It's funny, though, how peers become less and less defined the older you get--and how the definition of a peer gets more and more fuzzy, for lack of a better word.
Even in college, I was "peers" with most of my classmates in the sense that we were studying the same things, and in the same space academically, but as they started to get married, move on, get jobs, those lines became more blurred--peers in one segment of life, and not another.
Now, I think that many of the people that would have been my "peers" five years ago aren't anymore. You know what I mean? Kat, Lynsae, and Jen are all married--and Kat and Lyns are both moms. Kim and Laura are still students--and furthermore, Laura's a hick! Laurel is pursuing a career more than I am, plus she's dating someone, and I'm not. Those are all people that, several years ago, were at the exact same place as I was, and now... they're not. We're at different places, moving in similar, but not identical, directions.
So if they're not my peers anymore, who is? My coworkers? Ismarys? Well, she's a 36-year-old mom. Maybe we're peers on one level, but definitely not another. Blair? Closer, maybe, but he's my boss, which means that technically he can't be my peer in that sense. Besides, I've got a degree, and he's been working since high school--that's some level of disparity. Becky? Well, if the fact that Blair is my boss is a point of contention, she's even moreso the boss. Besides, she's my mother's age, so that doesn't work.

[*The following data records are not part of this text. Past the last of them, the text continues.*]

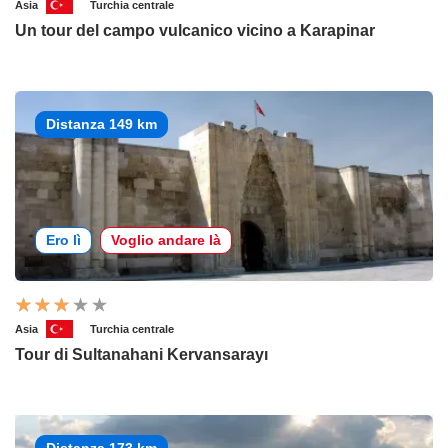
Asia
Turchia centrale
Un tour del campo vulcanico vicino a Karapinar
Distanza 149 km
Ero lì
Voglio andare là
Asia
Turchia centrale
Tour di Sultanahani Kervansarayı
Distanza 173 km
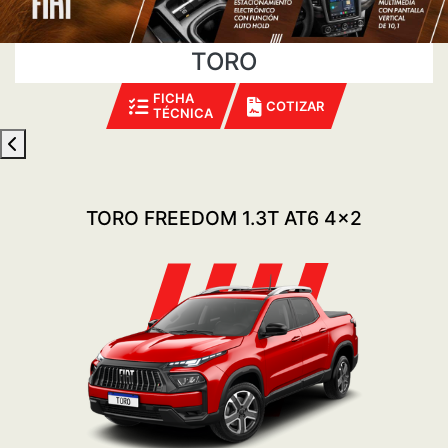
TORO
FICHA
COTIZAR
TÉCNICA
TORO FREEDOM 1.3T AT6 4x2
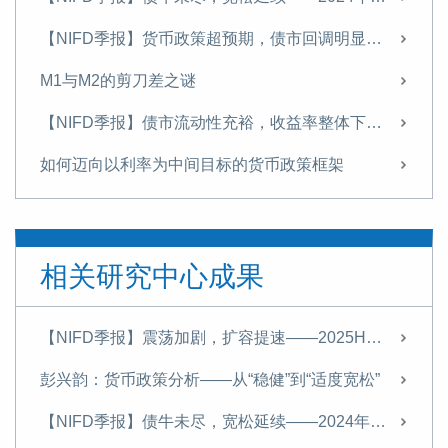
【NIFD季报】货币政策超预期，债市回调明显——2024Q3债券市场
M1与M2的剪刀差之谜
【NIFD季报】债市流动性充裕，收益率整体下行——2024Q2债券市场
如何迈向以利率为中间目标的货币政策框架
专访社科院金融所彭兴韵：如何迈向以利率为中间目标的货币政策框架
专访彭兴韵：货币政策进入转型时刻，“中国版QE”没有必要
相关研究中心成果
【NIFD季报】流动性宽松，债牛行情延续——2024Q1债券市场
总量和结构双重调节的货币政策新范式
【NIFD季报】震荡加剧，扩容提速——2025H1债券市场
【NIFD季报】稳中有进，静水流深——2023年度债券市场
彭兴韵：货币政策分析——从“稳健”到“适度宽松”
一本金融学教材的守正与创新 ——写在《金融学原理》出版20年之际
【NIFD季报】债牛未尽，宽松延续——2024年度债券市场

So does that mean that I have no peers? I guess I don't; at least, not in the sense that I did when I was younger. Not like the peer group of junior high or elementary school or whatever.
I've come to the realization, though, that it doesn't matter. Every single person on that list is a friend. Each one of them is important to me, and is someone that I love dearly. Some, I see more often than others. Some, I only talk to a few times a year, and we spend hours catching up. Some I see every day.
I can spend hours with any of them, though, regardless of who's married, who's in school, who's single, who's got kids, who's working, who's not... those are so unimportant.
How unfulfilling and shallow would my life be if my friendships were defined by the exact place I find myself in in life? I think that as we get older, peers are an increasingly over-rated concept. Why shouldn't I be friends with mothers and employers and students and pastors and teachers and...
Who came up with the idea that we thrive best when we spend the majority of our time with people our own age, in our own stage of life? That's a prety narrow view of friendship, and, to be honest, it doesn't say much for society's view of how children can interact with adults.
Maybe that's why more and more kids these days have problems relating to and making intelligent conversation with adults--no one thinks they're capable. So does that translate into adulthood? We've suddenly become incapable of having a friendship that's defined outside the lines of common experience?
I dunno. But I know that for me, it would be pretty boring--and honestly, it would take more time to constantly be finding people who are exactly where I am than it does to just make the effort and build the friendships that are already sitting right in my lap.
One year ago today: We were up until 5 moving stuff from our house to Logan's new house, then to my new house, then to the farm. Best option after that was just to crash in sleeping bags on the floor in our old house, since we still had a bit of cleaning to do this morning. So, we were up at 8:30, finished cleaning, and everything was out by the time the landlord got there at 10.